Pas mal de Roger, mais pas assez du Moore
Peu de choses à se mettre sous la dent dans ce OSS 117, finalement bancal et peu équilibré. Une réalisation soignée (même si sans éclat), une photographie travaillée, une direction artistique aux petits oignons (on pardonne 1 ou 2 fonds verts car la production design est de qualité), un bon casting et une chouette partition musicale pleine de vitalité offrent quand même au long-métrage une fabrication carrée. Un visionnage pas déplaisant en fin de compte, jusqu'à une conclusion beaucoup trop rushée pour être satisfaisante cependant (et annonciatrice d'une suite ?).

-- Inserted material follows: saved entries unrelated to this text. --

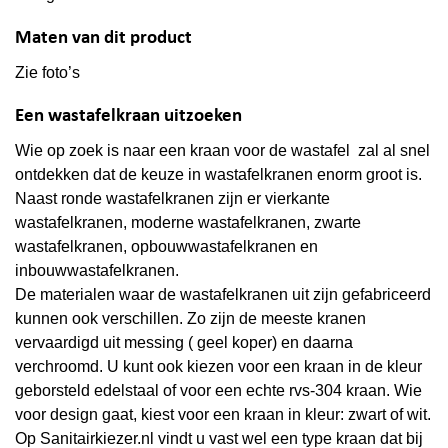
Maten van dit product
Zie foto’s
Een wastafelkraan uitzoeken
Wie op zoek is naar een kraan voor de wastafel zal al snel
ontdekken dat de keuze in wastafelkranen enorm groot is.
Naast ronde wastafelkranen zijn er vierkante
wastafelkranen, moderne wastafelkranen, zwarte
wastafelkranen, opbouwwastafelkranen en
inbouwwastafelkranen.
De materialen waar de wastafelkranen uit zijn gefabriceerd
kunnen ook verschillen. Zo zijn de meeste kranen
vervaardigd uit messing ( geel koper) en daarna
verchroomd. U kunt ook kiezen voor een kraan in de kleur
geborsteld edelstaal of voor een echte rvs-304 kraan. Wie
voor design gaat, kiest voor een kraan in kleur: zwart of wit.
Op Sanitairkiezer.nl vindt u vast wel een type kraan dat bij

En conclusion, OSS 117 - Alerte Rouge en Afrique Noire est un petit rendez-vous manqué, malgré de bons éléments. Là où les précédents volets utilisaient l'irrévérence et l'absurde pour aborder les questionnements du racisme, du sexisme et de l'impérialisme occidental (pour mieux se moquer du personnage), ce 3e opus joue un peu trop souvent le 1er degré gênant, le désamorçage de blagues, ou bien tout simplement la mauvaise gestion de l'humour, éclipsant les gags qui font mouche à intervalles réguliers. Ajoutons à cela des bonnes idées peu exploitées, on tient là un OSS 117 divertissant, plaisant grâce à un Dujardin impeccable, mais manquant de coffre et de ressources pour clairement en sortir conquis.